**ACTIVITY:** Look for the string "сітуацыя" in the data below, and copy each line that holds it.

[Source records]
★ ★ ★
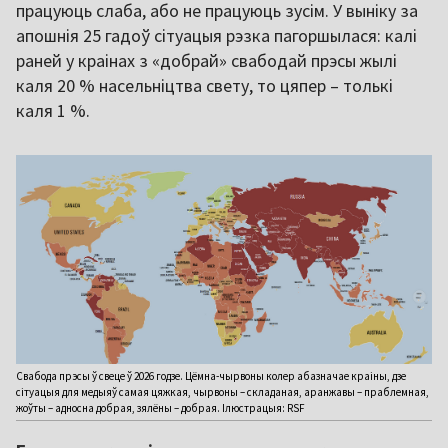
працуюць слаба, або не працуюць зусім. У выніку за
апошнія 25 гадоў сітуацыя рэзка пагоршылася: калі
раней у краінах з «добрай» свабодай прэсы жылі
каля 20 % насельніцтва свету, то цяпер – толькі
каля 1 %.
Свабода прэсы ў свеце ў 2026 годзе. Цёмна-чырвоны колер абазначае краіны, дзе
сітуацыя для медыяў самая цяжкая, чырвоны – складаная, аранжавы – праблемная,
жоўты – адносна добрая, зялёны – добрая. Ілюстрацыя: RSF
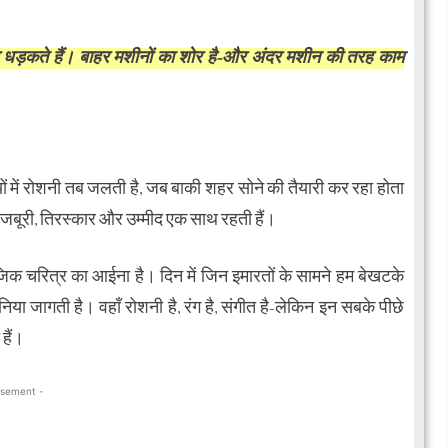
र धड़कते हैं। बाहर मशीनों का शोर है-और अंदर मशीन की तरह काम
ियों में रोशनी तब जलती है, जब बाकी शहर सोने की तैयारी कर रहा होता
ँ मजबूरी, तिरस्कार और उम्मीद एक साथ रहती हैं।
जिक चरित्र का आईना है। दिन में जिन इमारतों के सामने हम बेखटके
ुनिया जागती है। वहाँ रोशनी है, रंग है, संगीत है-लेकिन इन सबके पीछे
हैं।
isement -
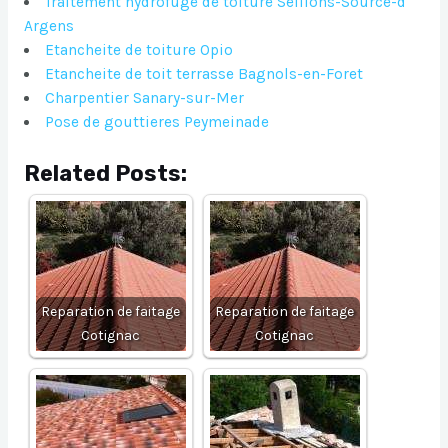
Traitement hydrofuge de toiture Seillons-Source-d
Argens
Etancheite de toiture Opio
Etancheite de toit terrasse Bagnols-en-Foret
Charpentier Sanary-sur-Mer
Pose de gouttieres Peymeinade
Related Posts:
Reparation de faitage
Reparation de faitage
Cotignac
Cotignac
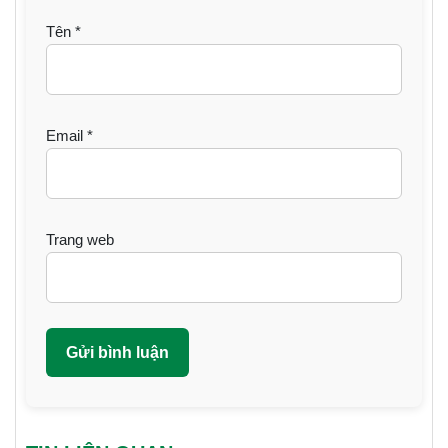
Tên
*
Email
*
Trang web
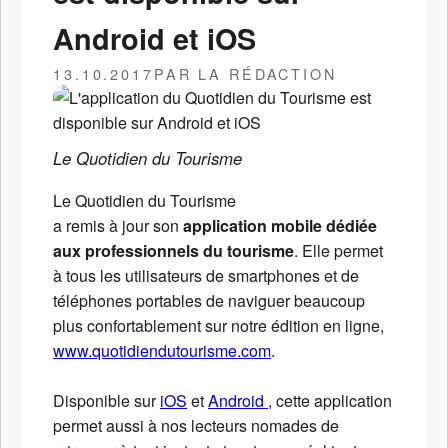
Android et iOS
13.10.2017
PAR LA RÉDACTION
Le Quotidien du Tourisme
Le Quotidien du Tourisme
a remis à jour son
application mobile dédiée
aux professionnels du tourisme
. Elle permet
à tous les utilisateurs de smartphones et de
téléphones portables de naviguer beaucoup
plus confortablement sur notre édition en ligne,
www.quotidiendutourisme.com
.
Disponible sur
iOS
et
Android
, cette application
permet aussi à nos lecteurs nomades de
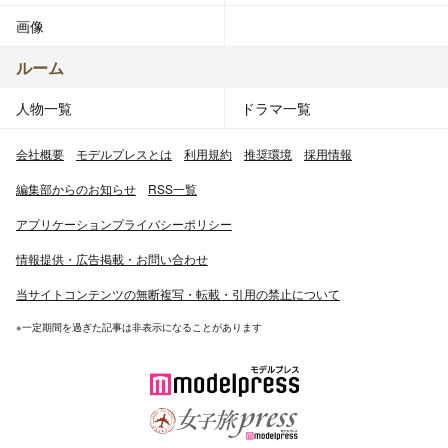
画像
ルーム
人物一覧
ドラマ一覧
会社概要
モデルプレスとは
利用規約
推奨環境
採用情報
編集部からのお知らせ
RSS一覧
アプリケーションプライバシーポリシー
情報提供・広告掲載・お問い合わせ
当サイトコンテンツの無断複写・転載・引用の禁止について
※一定期間を過ぎた記事は非表示になることがあります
★ ★ ★
**ANSWER TO THE PROBLEM:**
апошнія 25 гадоў сітуацыя рэзка пагоршылася: калі
сітуацыя для медыяў самая цяжкая, чырвоны – складаная, аранжавы – праблемная,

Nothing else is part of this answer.